- _Material for this exercise_:
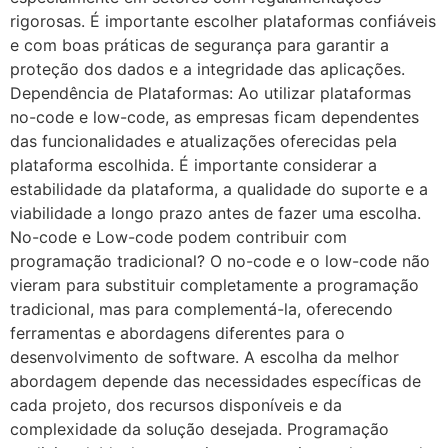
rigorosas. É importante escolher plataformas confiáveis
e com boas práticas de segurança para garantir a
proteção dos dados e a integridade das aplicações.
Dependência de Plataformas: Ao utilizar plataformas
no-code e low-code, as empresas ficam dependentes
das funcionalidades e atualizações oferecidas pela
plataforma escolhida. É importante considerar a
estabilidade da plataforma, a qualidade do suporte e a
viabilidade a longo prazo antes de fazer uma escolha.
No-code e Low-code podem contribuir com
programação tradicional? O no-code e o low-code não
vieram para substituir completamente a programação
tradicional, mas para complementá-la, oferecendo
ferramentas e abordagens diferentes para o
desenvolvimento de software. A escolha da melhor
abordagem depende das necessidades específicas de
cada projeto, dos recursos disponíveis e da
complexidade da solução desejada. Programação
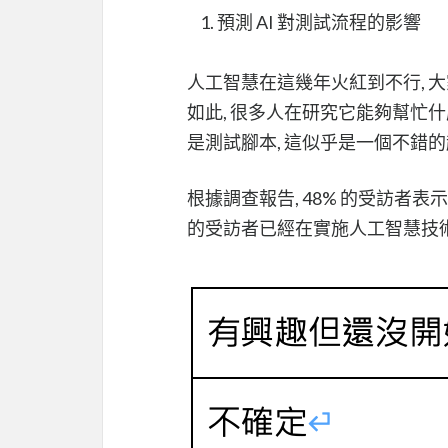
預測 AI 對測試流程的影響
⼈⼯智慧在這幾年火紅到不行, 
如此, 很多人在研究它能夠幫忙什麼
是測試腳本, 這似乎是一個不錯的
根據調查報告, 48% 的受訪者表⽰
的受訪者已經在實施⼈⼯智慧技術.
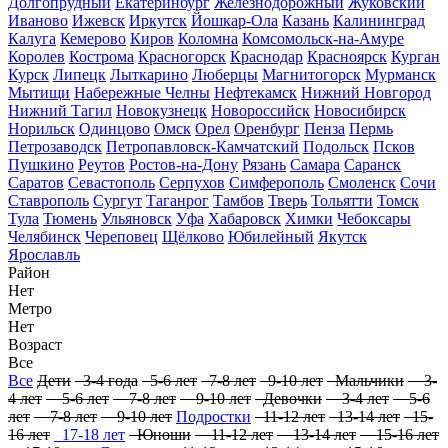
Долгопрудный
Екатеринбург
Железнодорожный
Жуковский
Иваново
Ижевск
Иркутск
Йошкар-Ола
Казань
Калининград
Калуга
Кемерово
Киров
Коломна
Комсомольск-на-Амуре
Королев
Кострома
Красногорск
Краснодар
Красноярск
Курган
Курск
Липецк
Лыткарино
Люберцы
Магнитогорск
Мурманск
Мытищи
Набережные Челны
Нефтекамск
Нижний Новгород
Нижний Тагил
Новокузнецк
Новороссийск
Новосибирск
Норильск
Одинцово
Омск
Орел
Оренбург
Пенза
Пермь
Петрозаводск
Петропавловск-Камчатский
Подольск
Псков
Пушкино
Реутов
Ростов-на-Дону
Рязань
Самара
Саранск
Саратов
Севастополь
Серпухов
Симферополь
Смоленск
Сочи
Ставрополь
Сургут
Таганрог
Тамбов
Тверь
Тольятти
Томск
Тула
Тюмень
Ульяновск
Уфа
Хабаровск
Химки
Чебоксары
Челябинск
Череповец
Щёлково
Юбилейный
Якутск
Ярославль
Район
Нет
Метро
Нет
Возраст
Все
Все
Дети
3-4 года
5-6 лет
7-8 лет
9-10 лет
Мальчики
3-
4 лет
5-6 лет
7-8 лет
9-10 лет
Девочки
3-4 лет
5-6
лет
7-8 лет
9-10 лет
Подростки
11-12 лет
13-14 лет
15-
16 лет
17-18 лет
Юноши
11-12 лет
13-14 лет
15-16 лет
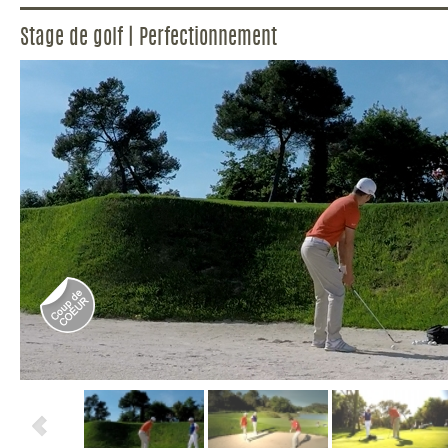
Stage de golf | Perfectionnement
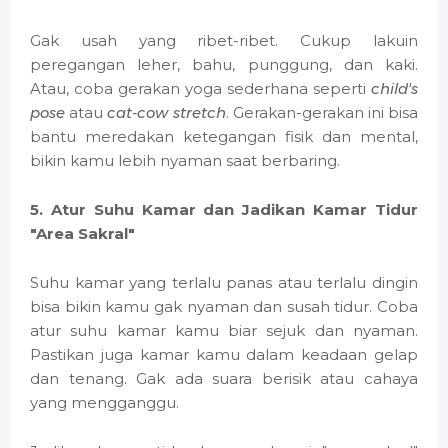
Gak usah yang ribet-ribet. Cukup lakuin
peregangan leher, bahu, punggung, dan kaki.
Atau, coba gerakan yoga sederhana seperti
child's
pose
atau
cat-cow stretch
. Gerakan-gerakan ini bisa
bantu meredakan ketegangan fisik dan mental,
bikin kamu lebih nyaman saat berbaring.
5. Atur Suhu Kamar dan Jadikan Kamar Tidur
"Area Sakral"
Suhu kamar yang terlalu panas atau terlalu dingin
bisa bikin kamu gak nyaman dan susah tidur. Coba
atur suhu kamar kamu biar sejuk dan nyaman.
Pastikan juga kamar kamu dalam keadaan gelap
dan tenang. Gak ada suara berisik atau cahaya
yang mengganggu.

==

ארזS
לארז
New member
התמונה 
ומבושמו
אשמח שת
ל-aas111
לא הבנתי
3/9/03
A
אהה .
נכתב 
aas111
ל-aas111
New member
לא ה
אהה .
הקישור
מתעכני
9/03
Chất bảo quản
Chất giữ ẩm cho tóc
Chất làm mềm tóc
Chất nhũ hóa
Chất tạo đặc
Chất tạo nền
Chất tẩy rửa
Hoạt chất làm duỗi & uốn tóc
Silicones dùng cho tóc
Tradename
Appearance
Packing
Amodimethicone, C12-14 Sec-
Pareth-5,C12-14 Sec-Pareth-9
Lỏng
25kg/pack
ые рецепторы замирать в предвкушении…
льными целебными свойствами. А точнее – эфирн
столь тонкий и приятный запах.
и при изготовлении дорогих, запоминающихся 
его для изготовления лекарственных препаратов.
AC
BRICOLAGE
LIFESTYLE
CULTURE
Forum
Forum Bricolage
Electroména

- _Try it_: Which lines of the data contain "nyaman"? Copy them all.

- _Result_:
bikin kamu lebih nyaman saat berbaring.
bisa bikin kamu gak nyaman dan susah tidur. Coba
atur suhu kamar kamu biar sejuk dan nyaman.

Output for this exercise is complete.